Dr. Richard Jonas, chief of cardiovascular surgery at Children’s Hospital in Boston and William E. Ladd professor of child surgery at Harvard Medical School, will be the ninth annual visiting scholar in cardiothoracic surgery at the UW this week.

His visit, sponsored by the Department of Surgery’s Division of Cardiothoracic Surgery, will include two presentations and participation in teaching rounds at Children’s and a program on division research.

 
Richard Jonas with a patien

Jonas will speak at 3:30 p.m., Friday, May 12, in room K-069 of the Health Sciences Center on “Cerebral Protection During Repair of Congenital Cardiac Anomalies: Clinical and Laboratory Studies.” The Friday afternoon lecture is open to everyone and will be followed by a reception.

On Saturday morning, May 13, the division will host a breakfast meeting at the Four Seasons Olympic Hotel in downtown Seattle.

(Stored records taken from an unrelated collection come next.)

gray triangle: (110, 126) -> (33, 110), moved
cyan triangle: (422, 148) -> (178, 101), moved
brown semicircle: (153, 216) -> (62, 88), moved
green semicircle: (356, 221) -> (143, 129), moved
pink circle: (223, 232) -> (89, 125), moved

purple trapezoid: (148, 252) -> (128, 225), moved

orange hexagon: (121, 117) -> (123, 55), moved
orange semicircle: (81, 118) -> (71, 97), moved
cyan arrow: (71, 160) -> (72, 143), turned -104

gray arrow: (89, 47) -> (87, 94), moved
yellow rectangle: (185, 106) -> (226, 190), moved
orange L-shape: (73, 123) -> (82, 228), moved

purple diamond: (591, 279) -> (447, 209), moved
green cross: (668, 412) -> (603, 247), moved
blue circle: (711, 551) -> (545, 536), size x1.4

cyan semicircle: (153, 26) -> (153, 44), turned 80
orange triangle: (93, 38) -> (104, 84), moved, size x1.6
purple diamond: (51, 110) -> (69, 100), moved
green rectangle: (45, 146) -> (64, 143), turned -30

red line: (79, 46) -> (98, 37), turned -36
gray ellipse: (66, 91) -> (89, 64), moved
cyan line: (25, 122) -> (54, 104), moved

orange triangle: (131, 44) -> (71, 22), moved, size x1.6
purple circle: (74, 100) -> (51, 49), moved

At that event, Jonas will speak on “The Fontan Procedure: Evolution of Surgical Techniques and Long-Term Outcome.” The Fontan procedure is an operation performed to help children who are born with only a single pumping chamber of the heart. For more information on this event, call Margo Boyd at 685-8644.

Jonas, who now leads the largest congenital heart surgery program in the world at Children’s Hospital in Boston, was born in Adelaide, Australia, and attended medical school at the University of Adelaide, earning his M.D. in 1974. After an internship and residency in surgery at the Royal Melbourne Hospital, he began working in cardiac surgery at the Royal Children’s Hospital, also in Melbourne. He also spent two years in Auckland, New Zealand, before he moved to the United States in 1982 to become a clinical fellow in cardiothoracic surgery at Brigham & Women’s Hospital in Boston and a research fellow in surgery at Harvard.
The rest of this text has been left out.